- [EXERCISE]
Please restate the data below word for word, omitting all images.

- [RECORDS SHOWN]
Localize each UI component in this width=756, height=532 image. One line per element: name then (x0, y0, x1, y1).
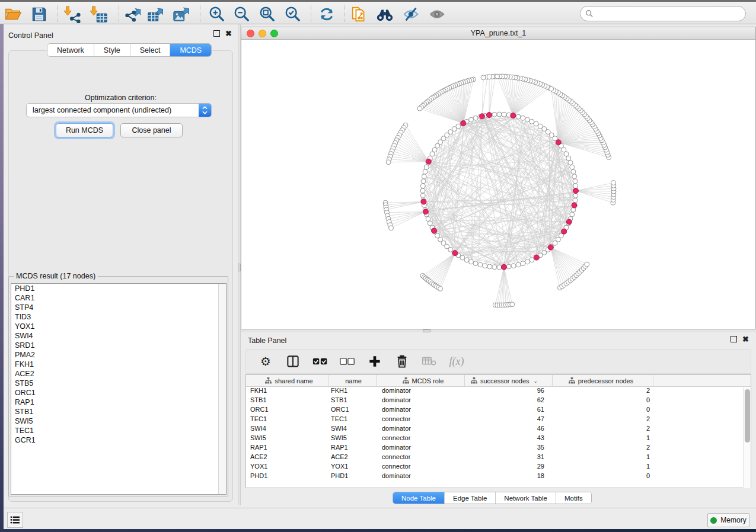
network-canvas[interactable] (241, 40, 755, 329)
table-cell: 31 (465, 453, 553, 463)
run-mcds-button[interactable]: Run MCDS (56, 123, 113, 137)
hide-selected-icon[interactable] (401, 4, 421, 24)
mcds-result-item[interactable]: ORC1 (11, 388, 226, 398)
mcds-result-item[interactable]: ACE2 (11, 369, 226, 379)
tab-node-table[interactable]: Node Table (393, 492, 445, 504)
table-scrollbar-thumb[interactable] (745, 389, 750, 443)
search-field[interactable] (580, 6, 746, 21)
table-cell: SWI4 (246, 425, 328, 434)
column-header-successor-nodes[interactable]: successor nodes⌄ (465, 375, 553, 386)
zoom-out-icon[interactable] (232, 4, 252, 24)
table-body: FKH1FKH1dominator962STB1STB1dominator620… (246, 387, 751, 482)
show-log-console-button[interactable] (7, 512, 23, 528)
column-settings-icon[interactable]: ⚙ (258, 354, 273, 369)
network-window-titlebar[interactable]: YPA_prune.txt_1 (241, 27, 755, 40)
optimization-criterion-value: largest connected component (undirected) (27, 106, 199, 114)
optimization-criterion-select[interactable]: largest connected component (undirected) (26, 103, 212, 117)
close-panel-button[interactable]: Close panel (120, 123, 183, 137)
show-all-icon[interactable] (427, 4, 447, 24)
table-row[interactable]: ORC1ORC1dominator610 (246, 406, 751, 415)
export-network-icon[interactable] (122, 4, 142, 24)
memory-button[interactable]: Memory (707, 513, 749, 527)
table-row[interactable]: SWI4SWI4dominator462 (246, 425, 751, 434)
network-graph[interactable] (241, 40, 755, 329)
table-cell: dominator (377, 396, 465, 406)
table-row[interactable]: ACE2ACE2connector311 (246, 453, 751, 463)
zoom-fit-icon[interactable] (257, 4, 277, 24)
mcds-result-item[interactable]: TEC1 (11, 426, 226, 435)
search-input[interactable] (596, 9, 745, 18)
table-cell: PHD1 (328, 472, 377, 482)
float-table-panel-icon[interactable] (731, 336, 737, 342)
add-column-icon[interactable] (367, 354, 382, 369)
delete-columns-icon[interactable] (394, 354, 410, 369)
table-toolbar: ⚙ f(x) (245, 349, 751, 374)
table-cell: SWI5 (246, 434, 328, 444)
duplicate-network-icon[interactable] (349, 4, 369, 24)
table-row[interactable]: FKH1FKH1dominator962 (246, 387, 751, 396)
tab-style[interactable]: Style (94, 44, 130, 56)
mcds-result-item[interactable]: RAP1 (11, 398, 226, 407)
table-cell: 2 (553, 444, 653, 453)
table-panel: Table Panel ✖ ⚙ f(x) shared name name (241, 332, 756, 508)
table-row[interactable]: RAP1RAP1dominator352 (246, 444, 751, 453)
table-row[interactable]: PHD1PHD1dominator180 (246, 472, 751, 482)
zoom-selected-icon[interactable] (283, 4, 303, 24)
first-neighbors-icon[interactable] (375, 4, 395, 24)
tab-motifs[interactable]: Motifs (556, 492, 591, 504)
mcds-result-item[interactable]: TID3 (11, 312, 226, 322)
tab-mcds[interactable]: MCDS (170, 44, 211, 56)
mcds-result-item[interactable]: SRD1 (11, 341, 226, 350)
table-row[interactable]: TEC1TEC1connector472 (246, 415, 751, 425)
column-header-shared-name[interactable]: shared name (246, 375, 328, 386)
mcds-result-item[interactable]: GCR1 (11, 435, 226, 445)
column-header-predecessor-nodes[interactable]: predecessor nodes (553, 375, 653, 386)
close-table-panel-icon[interactable]: ✖ (742, 336, 749, 342)
mcds-result-item[interactable]: YOX1 (11, 322, 226, 331)
open-file-icon[interactable] (3, 4, 23, 24)
show-columns-icon[interactable] (285, 354, 301, 369)
zoom-in-icon[interactable] (207, 4, 227, 24)
table-cell: YOX1 (328, 463, 377, 472)
column-header-mcds-role[interactable]: MCDS role (377, 375, 465, 386)
select-all-checkboxes-icon[interactable] (312, 354, 328, 369)
table-cell: SWI5 (328, 434, 377, 444)
table-scrollbar[interactable] (743, 387, 751, 488)
table-row[interactable]: YOX1YOX1connector291 (246, 463, 751, 472)
mcds-result-item[interactable]: STB1 (11, 407, 226, 416)
table-cell (653, 472, 751, 482)
mcds-result-list[interactable]: PHD1CAR1STP4TID3YOX1SWI4SRD1PMA2FKH1ACE2… (11, 283, 227, 495)
table-cell (653, 444, 751, 453)
mcds-result-item[interactable]: FKH1 (11, 360, 226, 369)
tab-edge-table[interactable]: Edge Table (445, 492, 496, 504)
mcds-result-item[interactable]: PHD1 (11, 284, 226, 293)
table-cell: FKH1 (246, 387, 328, 396)
import-table-icon[interactable] (89, 4, 109, 24)
mcds-result-item[interactable]: STP4 (11, 303, 226, 312)
export-image-icon[interactable] (171, 4, 192, 24)
table-header-row: shared name name MCDS role successor nod… (246, 375, 751, 387)
column-header-name[interactable]: name (328, 375, 377, 386)
close-panel-icon[interactable]: ✖ (225, 30, 232, 37)
table-row[interactable]: STB1STB1dominator620 (246, 396, 751, 406)
mcds-result-item[interactable]: PMA2 (11, 350, 226, 360)
mcds-list-scrollbar[interactable] (218, 284, 226, 494)
apply-layout-icon[interactable] (317, 4, 337, 24)
table-cell: RAP1 (328, 444, 377, 453)
tab-select[interactable]: Select (130, 44, 171, 56)
tab-network-table[interactable]: Network Table (496, 492, 556, 504)
export-table-icon[interactable] (146, 4, 166, 24)
mcds-result-item[interactable]: SWI5 (11, 416, 226, 426)
deselect-all-checkboxes-icon[interactable] (340, 354, 355, 369)
tab-network[interactable]: Network (47, 44, 94, 56)
table-cell: 2 (553, 415, 653, 425)
import-network-icon[interactable] (63, 4, 83, 24)
float-panel-icon[interactable] (213, 30, 220, 37)
table-row[interactable]: SWI5SWI5connector431 (246, 434, 751, 444)
table-cell: 46 (465, 425, 553, 434)
save-session-icon[interactable] (29, 4, 49, 24)
mcds-result-item[interactable]: SWI4 (11, 331, 226, 341)
mcds-result-item[interactable]: STB5 (11, 379, 226, 388)
mcds-result-item[interactable]: CAR1 (11, 293, 226, 303)
table-cell: 1 (553, 453, 653, 463)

- [TASK ANSWER]
Localize each UI component in this width=756, height=532 image. One line per element: name then (x0, y0, x1, y1).
network-canvas[interactable] (241, 40, 755, 329)
table-cell: 31 (465, 453, 553, 463)
run-mcds-button[interactable]: Run MCDS (56, 123, 113, 137)
hide-selected-icon[interactable] (401, 4, 421, 24)
mcds-result-item[interactable]: ORC1 (11, 388, 226, 398)
mcds-result-item[interactable]: ACE2 (11, 369, 226, 379)
tab-node-table[interactable]: Node Table (393, 492, 445, 504)
table-scrollbar-thumb[interactable] (745, 389, 750, 443)
search-field[interactable] (580, 6, 746, 21)
table-cell: SWI4 (246, 425, 328, 434)
column-header-successor-nodes[interactable]: successor nodes⌄ (465, 375, 553, 386)
zoom-out-icon[interactable] (232, 4, 252, 24)
table-body: FKH1FKH1dominator962STB1STB1dominator620… (246, 387, 751, 482)
show-log-console-button[interactable] (7, 512, 23, 528)
column-settings-icon[interactable]: ⚙ (258, 354, 273, 369)
network-window-titlebar[interactable]: YPA_prune.txt_1 (241, 27, 755, 40)
optimization-criterion-value: largest connected component (undirected) (27, 106, 199, 114)
optimization-criterion-select[interactable]: largest connected component (undirected) (26, 103, 212, 117)
close-panel-button[interactable]: Close panel (120, 123, 183, 137)
show-all-icon[interactable] (427, 4, 447, 24)
table-row[interactable]: ORC1ORC1dominator610 (246, 406, 751, 415)
export-network-icon[interactable] (122, 4, 142, 24)
memory-button[interactable]: Memory (707, 513, 749, 527)
table-row[interactable]: SWI4SWI4dominator462 (246, 425, 751, 434)
network-graph[interactable] (241, 40, 755, 329)
table-cell: dominator (377, 396, 465, 406)
table-row[interactable]: ACE2ACE2connector311 (246, 453, 751, 463)
zoom-fit-icon[interactable] (257, 4, 277, 24)
mcds-result-item[interactable]: TEC1 (11, 426, 226, 435)
search-input[interactable] (596, 9, 745, 18)
table-cell: PHD1 (328, 472, 377, 482)
float-table-panel-icon[interactable] (731, 336, 737, 342)
add-column-icon[interactable] (367, 354, 382, 369)
delete-columns-icon[interactable] (394, 354, 410, 369)
table-toolbar: ⚙ f(x) (245, 349, 751, 374)
table-cell: SWI5 (246, 434, 328, 444)
duplicate-network-icon[interactable] (349, 4, 369, 24)
table-row[interactable]: FKH1FKH1dominator962 (246, 387, 751, 396)
tab-style[interactable]: Style (94, 44, 130, 56)
mcds-result-item[interactable]: RAP1 (11, 398, 226, 407)
table-cell: 2 (553, 444, 653, 453)
table-panel: Table Panel ✖ ⚙ f(x) shared name name (241, 332, 756, 508)
table-row[interactable]: RAP1RAP1dominator352 (246, 444, 751, 453)
table-row[interactable]: PHD1PHD1dominator180 (246, 472, 751, 482)
zoom-selected-icon[interactable] (283, 4, 303, 24)
first-neighbors-icon[interactable] (375, 4, 395, 24)
tab-motifs[interactable]: Motifs (556, 492, 591, 504)
mcds-result-item[interactable]: TID3 (11, 312, 226, 322)
tab-mcds[interactable]: MCDS (170, 44, 211, 56)
mcds-result-item[interactable]: SRD1 (11, 341, 226, 350)
table-row[interactable]: TEC1TEC1connector472 (246, 415, 751, 425)
column-header-shared-name[interactable]: shared name (246, 375, 328, 386)
mcds-result-item[interactable]: GCR1 (11, 435, 226, 445)
column-header-predecessor-nodes[interactable]: predecessor nodes (553, 375, 653, 386)
close-table-panel-icon[interactable]: ✖ (742, 336, 749, 342)
mcds-result-item[interactable]: YOX1 (11, 322, 226, 331)
open-file-icon[interactable] (3, 4, 23, 24)
show-columns-icon[interactable] (285, 354, 301, 369)
zoom-in-icon[interactable] (207, 4, 227, 24)
table-cell: YOX1 (328, 463, 377, 472)
column-header-mcds-role[interactable]: MCDS role (377, 375, 465, 386)
select-all-checkboxes-icon[interactable] (312, 354, 328, 369)
table-cell: SWI5 (328, 434, 377, 444)
table-scrollbar[interactable] (743, 387, 751, 488)
table-row[interactable]: YOX1YOX1connector291 (246, 463, 751, 472)
mcds-result-item[interactable]: STB1 (11, 407, 226, 416)
table-cell (653, 472, 751, 482)
mcds-result-list[interactable]: PHD1CAR1STP4TID3YOX1SWI4SRD1PMA2FKH1ACE2… (11, 283, 227, 495)
table-cell (653, 444, 751, 453)
mcds-result-item[interactable]: FKH1 (11, 360, 226, 369)
tab-edge-table[interactable]: Edge Table (445, 492, 496, 504)
mcds-result-item[interactable]: PHD1 (11, 284, 226, 293)
table-cell: FKH1 (246, 387, 328, 396)
import-table-icon[interactable] (89, 4, 109, 24)
mcds-result-item[interactable]: STP4 (11, 303, 226, 312)
export-image-icon[interactable] (171, 4, 192, 24)
table-header-row: shared name name MCDS role successor nod… (246, 375, 751, 387)
column-header-name[interactable]: name (328, 375, 377, 386)
close-panel-icon[interactable]: ✖ (225, 30, 232, 37)
table-row[interactable]: STB1STB1dominator620 (246, 396, 751, 406)
mcds-result-item[interactable]: PMA2 (11, 350, 226, 360)
mcds-list-scrollbar[interactable] (218, 284, 226, 494)
apply-layout-icon[interactable] (317, 4, 337, 24)
table-cell: RAP1 (328, 444, 377, 453)
tab-select[interactable]: Select (130, 44, 171, 56)
tab-network-table[interactable]: Network Table (496, 492, 556, 504)
export-table-icon[interactable] (146, 4, 166, 24)
mcds-result-item[interactable]: SWI5 (11, 416, 226, 426)
deselect-all-checkboxes-icon[interactable] (340, 354, 355, 369)
tab-network[interactable]: Network (47, 44, 94, 56)
table-cell: 2 (553, 415, 653, 425)
import-network-icon[interactable] (63, 4, 83, 24)
float-panel-icon[interactable] (213, 30, 220, 37)
table-row[interactable]: SWI5SWI5connector431 (246, 434, 751, 444)
table-cell: 46 (465, 425, 553, 434)
save-session-icon[interactable] (29, 4, 49, 24)
mcds-result-item[interactable]: SWI4 (11, 331, 226, 341)
mcds-result-item[interactable]: STB5 (11, 379, 226, 388)
mcds-result-item[interactable]: CAR1 (11, 293, 226, 303)
table-cell: 1 (553, 453, 653, 463)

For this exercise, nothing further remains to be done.